### [Problem]
Please write the listing below out again exactly, leaving every picture behind.

### [Given entries]
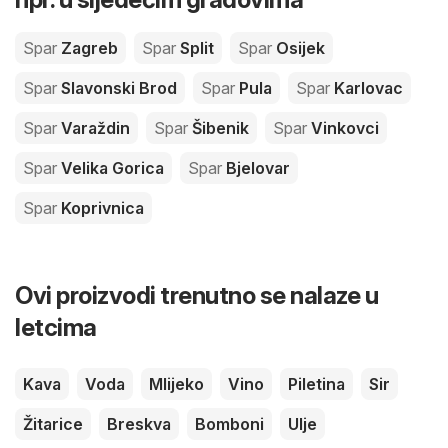
Spar
Zagreb
Spar
Split
Spar
Osijek
Spar
Slavonski Brod
Spar
Pula
Spar
Karlovac
Spar
Varaždin
Spar
Šibenik
Spar
Vinkovci
Spar
Velika Gorica
Spar
Bjelovar
Spar
Koprivnica
Ovi proizvodi trenutno se nalaze u
letcima
Kava
Voda
Mlijeko
Vino
Piletina
Sir
Žitarice
Breskva
Bomboni
Ulje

### [Response area]
Spar
Zagreb
Spar
Split
Spar
Osijek
Spar
Slavonski Brod
Spar
Pula
Spar
Karlovac
Spar
Varaždin
Spar
Šibenik
Spar
Vinkovci
Spar
Velika Gorica
Spar
Bjelovar
Spar
Koprivnica
Ovi proizvodi trenutno se nalaze u
letcima
Kava
Voda
Mlijeko
Vino
Piletina
Sir
Žitarice
Breskva
Bomboni
Ulje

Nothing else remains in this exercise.